The response must be made up of the lines in the entries below that contain "Passwort".
___ RECORDS PROVIDED
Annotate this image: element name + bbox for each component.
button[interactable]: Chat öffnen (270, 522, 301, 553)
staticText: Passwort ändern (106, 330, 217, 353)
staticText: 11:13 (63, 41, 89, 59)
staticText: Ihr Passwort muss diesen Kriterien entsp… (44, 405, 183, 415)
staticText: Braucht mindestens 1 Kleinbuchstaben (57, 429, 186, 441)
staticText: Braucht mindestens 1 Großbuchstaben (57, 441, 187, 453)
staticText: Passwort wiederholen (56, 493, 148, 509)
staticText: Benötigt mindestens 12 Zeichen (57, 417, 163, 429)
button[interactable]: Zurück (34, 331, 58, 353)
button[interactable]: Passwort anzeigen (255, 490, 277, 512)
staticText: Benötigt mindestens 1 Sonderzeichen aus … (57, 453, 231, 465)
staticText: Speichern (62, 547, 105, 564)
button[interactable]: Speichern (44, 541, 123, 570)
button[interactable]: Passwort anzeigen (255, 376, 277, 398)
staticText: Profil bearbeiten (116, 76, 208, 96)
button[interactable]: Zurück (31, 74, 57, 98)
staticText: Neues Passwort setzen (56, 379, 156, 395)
______
___ RECORDS PROVIDED
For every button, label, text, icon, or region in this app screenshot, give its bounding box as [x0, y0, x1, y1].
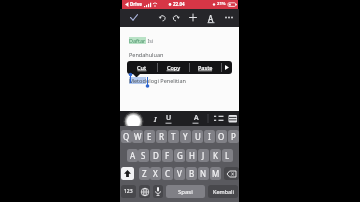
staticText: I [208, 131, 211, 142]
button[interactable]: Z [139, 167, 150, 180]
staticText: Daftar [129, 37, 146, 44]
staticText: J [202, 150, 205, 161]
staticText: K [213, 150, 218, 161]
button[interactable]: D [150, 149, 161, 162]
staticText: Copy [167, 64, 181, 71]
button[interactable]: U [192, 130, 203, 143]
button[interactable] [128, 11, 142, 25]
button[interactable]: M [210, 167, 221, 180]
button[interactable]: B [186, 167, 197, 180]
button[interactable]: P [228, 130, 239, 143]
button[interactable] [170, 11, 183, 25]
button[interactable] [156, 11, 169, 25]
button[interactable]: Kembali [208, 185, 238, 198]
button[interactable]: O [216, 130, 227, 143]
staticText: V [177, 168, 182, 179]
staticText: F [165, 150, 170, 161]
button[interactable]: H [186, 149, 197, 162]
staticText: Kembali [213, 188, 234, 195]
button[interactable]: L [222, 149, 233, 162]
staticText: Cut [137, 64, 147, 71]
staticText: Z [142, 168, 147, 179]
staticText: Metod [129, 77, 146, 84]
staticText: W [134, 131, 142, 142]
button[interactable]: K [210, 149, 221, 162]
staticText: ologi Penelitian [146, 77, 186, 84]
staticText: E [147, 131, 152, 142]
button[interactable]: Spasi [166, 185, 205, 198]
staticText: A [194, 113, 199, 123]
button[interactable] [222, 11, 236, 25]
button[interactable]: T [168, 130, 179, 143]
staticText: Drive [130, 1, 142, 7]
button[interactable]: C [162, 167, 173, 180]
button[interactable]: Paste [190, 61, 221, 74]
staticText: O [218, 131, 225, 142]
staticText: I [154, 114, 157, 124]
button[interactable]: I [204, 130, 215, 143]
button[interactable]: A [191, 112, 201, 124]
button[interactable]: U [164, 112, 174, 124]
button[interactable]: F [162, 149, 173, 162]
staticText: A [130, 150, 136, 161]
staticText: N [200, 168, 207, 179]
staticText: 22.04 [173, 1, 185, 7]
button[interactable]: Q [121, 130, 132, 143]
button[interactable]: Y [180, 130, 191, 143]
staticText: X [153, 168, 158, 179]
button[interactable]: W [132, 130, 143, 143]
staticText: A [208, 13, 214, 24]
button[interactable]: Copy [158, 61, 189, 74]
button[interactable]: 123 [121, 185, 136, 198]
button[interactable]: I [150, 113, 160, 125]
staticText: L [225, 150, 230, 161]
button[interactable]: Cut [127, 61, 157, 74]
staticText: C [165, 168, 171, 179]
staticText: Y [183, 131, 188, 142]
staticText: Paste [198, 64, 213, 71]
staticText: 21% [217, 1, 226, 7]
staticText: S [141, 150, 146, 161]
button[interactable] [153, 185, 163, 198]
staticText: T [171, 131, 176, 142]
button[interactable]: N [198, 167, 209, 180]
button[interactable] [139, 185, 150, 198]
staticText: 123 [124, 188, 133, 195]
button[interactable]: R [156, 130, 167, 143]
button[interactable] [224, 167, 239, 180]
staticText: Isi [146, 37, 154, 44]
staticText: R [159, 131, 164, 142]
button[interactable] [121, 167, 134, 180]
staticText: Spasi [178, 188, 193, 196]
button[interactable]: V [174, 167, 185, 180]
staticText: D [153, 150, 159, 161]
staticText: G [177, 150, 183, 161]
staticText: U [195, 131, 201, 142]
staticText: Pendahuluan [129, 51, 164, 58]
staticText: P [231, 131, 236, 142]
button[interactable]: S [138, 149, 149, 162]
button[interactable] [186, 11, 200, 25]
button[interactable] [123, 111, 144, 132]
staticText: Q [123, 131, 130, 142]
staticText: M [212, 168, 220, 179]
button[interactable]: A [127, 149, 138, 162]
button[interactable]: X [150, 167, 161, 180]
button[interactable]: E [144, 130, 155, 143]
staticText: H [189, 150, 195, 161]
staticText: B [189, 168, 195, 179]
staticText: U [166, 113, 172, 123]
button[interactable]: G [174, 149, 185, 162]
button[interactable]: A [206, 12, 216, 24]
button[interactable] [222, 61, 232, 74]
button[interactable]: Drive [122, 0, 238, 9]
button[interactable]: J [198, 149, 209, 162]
______
___ RECORDS PROVIDED
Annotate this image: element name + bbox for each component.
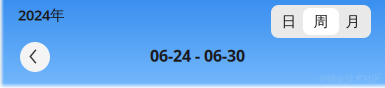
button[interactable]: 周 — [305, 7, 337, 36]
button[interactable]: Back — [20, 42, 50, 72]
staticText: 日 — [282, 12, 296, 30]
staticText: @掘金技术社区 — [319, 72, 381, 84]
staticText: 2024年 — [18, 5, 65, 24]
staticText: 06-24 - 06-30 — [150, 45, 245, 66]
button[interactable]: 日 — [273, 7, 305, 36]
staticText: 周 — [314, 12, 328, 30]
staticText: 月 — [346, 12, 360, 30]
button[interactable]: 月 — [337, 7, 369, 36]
______
## REPLY TO THE TASK
staticText: Passwort ändern (106, 330, 217, 353)
staticText: Ihr Passwort muss diesen Kriterien entsp… (44, 405, 183, 415)
staticText: Passwort wiederholen (56, 493, 148, 509)
button[interactable]: Passwort anzeigen (255, 490, 277, 512)
button[interactable]: Passwort anzeigen (255, 376, 277, 398)
staticText: Neues Passwort setzen (56, 379, 156, 395)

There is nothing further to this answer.